Когда немцы уже собрались уходить, женщина взглянула на батюню Отрубу словно бы как-то тревожно, и ему снова захотелось хоть глянуть вслед клиенту, чтобы увидеть его спину и… Но он сдержался. Не хотел давать волю чувствам и воспоминаниям. Международные связи… Торговля… Главное же: двадцать лет прошло, легко ошибиться. А ошибаться батюня Отруба не любил. Особенно, если речь шла о человеке и его жизни. Он-то хорошо знал, что все проданные им машины не стоят одной-единственной человеческой жизни.
Гонимая и преследуемая. Сколько помнила себя — была такой, всегда такой, вечно, вечно такой. Даже тогда, когда была еще пичужкой, длинноногой, рыжеволосой девчонкой с чуть удивленными глазами. Не удивление светилось в них — страх. Потому что уже и тогда преследовали ее мужские взгляды, омерзительные, клейкие, как липучка для мух. А Кемпер… Почему она тогда сказала ему: «Подержите мою ракетку, пока я поправлю прическу»? Потому что и он тоже прилип взглядом к ее ногам, как только увидел.
Ее гнали сквозь жизнь, сквозь тесный мужской строй, спасения ниоткуда не было, разве что в замужестве. Но и брак с Кемпером оказался призрачным. Вскоре началась война, Кемпер надел мундир с погонами штабсарцта, а она осталась в аптеке Гартмана, куда ее устроил муж. Войну переживала, как все немецкие женщины: в напряженном ожидании конца — сначала победного, потом краха, в страхе перед бомбардировками, перед большевистским хаосом, который щедро обещал доктор Геббельс на случай поражения, перед нашествием союзников, в тяжелом изнурительном труде. Кроме того, фармацевт Гартман, у которого она работала, ничем не отличался от миллионов ему подобных: лысый самолюб с животными инстинктами.
А потом — ужасное поражение, крах, который должны были искупать прежде всего немецкие женщины, если не считать, ясное дело, тех немецких солдат, что заплатили за все жизнью. Еще никем не доказано, что выигранные войны приносят женщинам счастье. Зато за военные поражения своих мужей первыми расплачиваются женщины. Женщины всегда платят — и какой дорогой ценой! Женщины стояли перед завоевателями, как отданная врагу на ограбление крепость, неспособная к сопротивлению. Кормленные всеми блюдами Европы, одетые в русские меха, надушенные фрацузскими духами — такая слава шла о немецких женщинах. Может, действительно где-то существовали такие обогащенные военной добычей фрау, но Гизела не имела ничего. Ни мехов, ни парфюмерии, ни еды.
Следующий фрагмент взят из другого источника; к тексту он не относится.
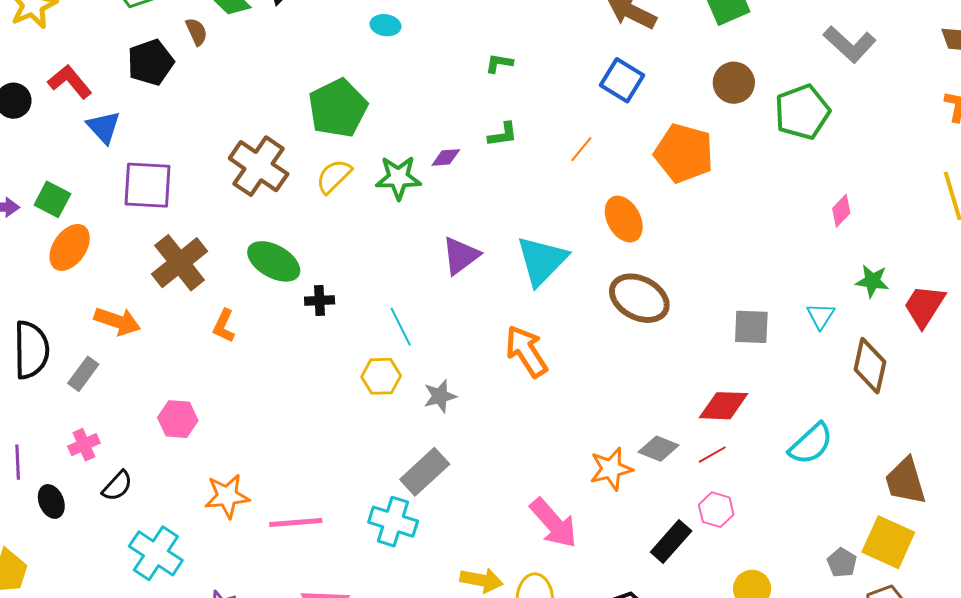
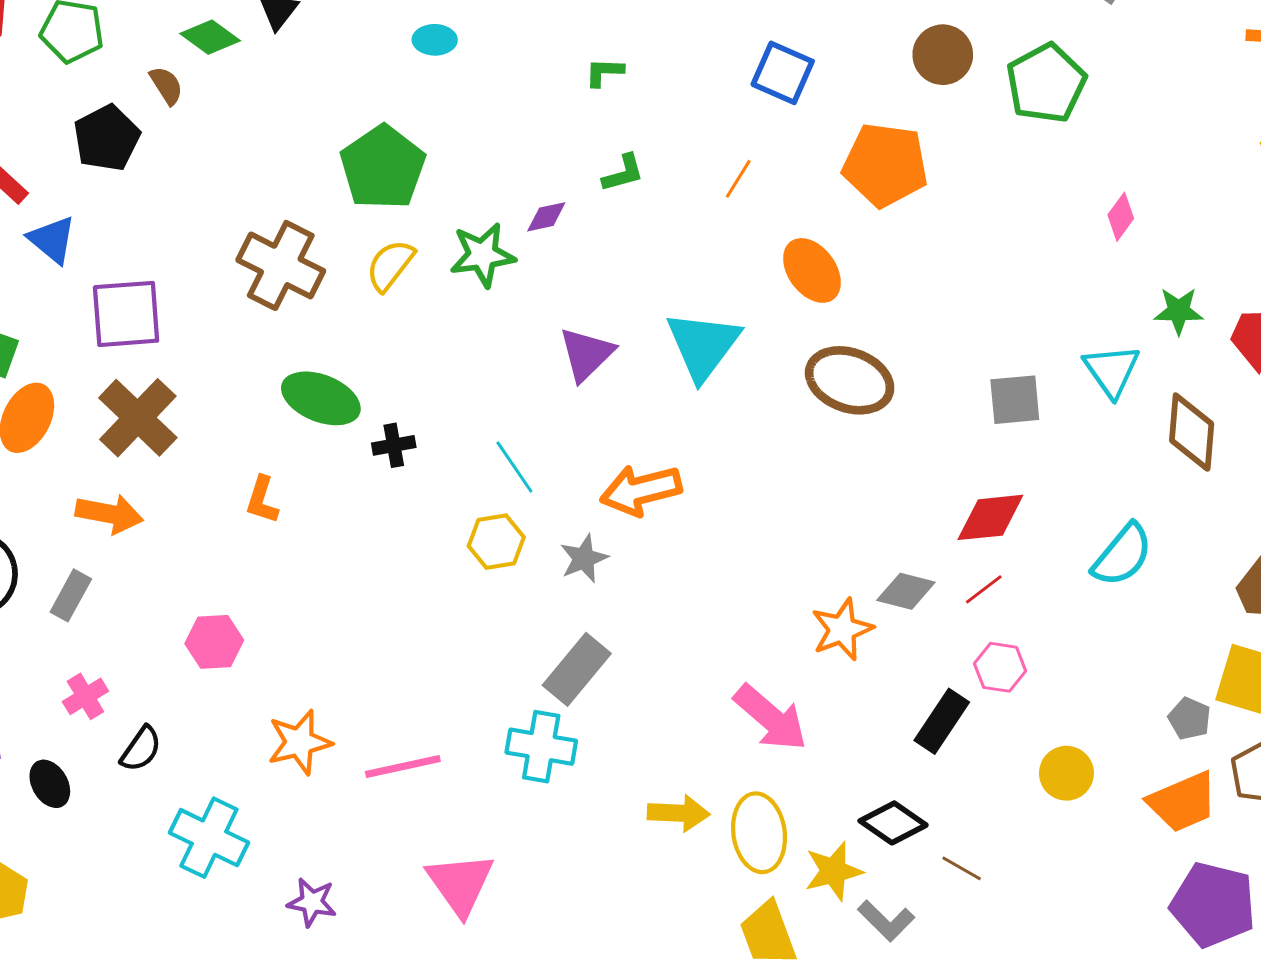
brown cross: (180, 263) -> (138, 418), moved
cyan triangle: (821, 316) -> (1112, 371), size x1.4
orange arrow: (526, 351) -> (641, 490), moved, turned -64

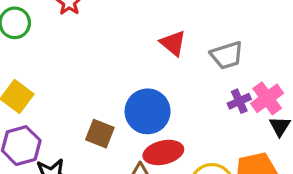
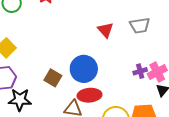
gray trapezoid: (227, 55) -> (140, 26), moved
Только некоторые льготы, как жена офицера, — продовольственные карточки, немного денег от Вильфрида (он отличался скупостью) да еще то, что могла скомбинировать благодаря ухаживаниям лысого Гартмана.
Неудивительно, что тот американский офицер (тоже лысый — будь они все прокляты!) не польстился на совершеннолетнюю расцветшую немку из легенды, а сразу бросился на молоденькую Ирму. Но жертвой, гонимой и преследуемой, стала в конце концов она, Гизела. И тогда с лейтенантом, и потом с другими лейтенантами и капитанами, которые помогали ей добираться домой, и, наконец, с майором Кларком, этим вечным майором, который не отвязался от нее и через четырнадцать лет и даже мертвый гнал ее сквозь годы. Завоеватель — завоеванную.
Внешне все было хорошо, внешне все было прекрасно! Жизнь возвращалась со всеми ее чудесами и радостями. У нее снова был муж, был достаток в доме, экономическое чудо, разрекламированное на весь мир, коснулось и их благополучия: одежда от известнейших законодателей моды, изысканные напитки и блюда (лишь теперь, наконец, из всей Европы!), ультрасовременная мебель, черный лак люксовых автомобилей, одурманивающая смесь ароматов, которые складывались в неповторимый букет по имени «цивилизация»: изысканные духи, бензин высоких марок, кожа автомобильных сидений, дезодоризан туалетных.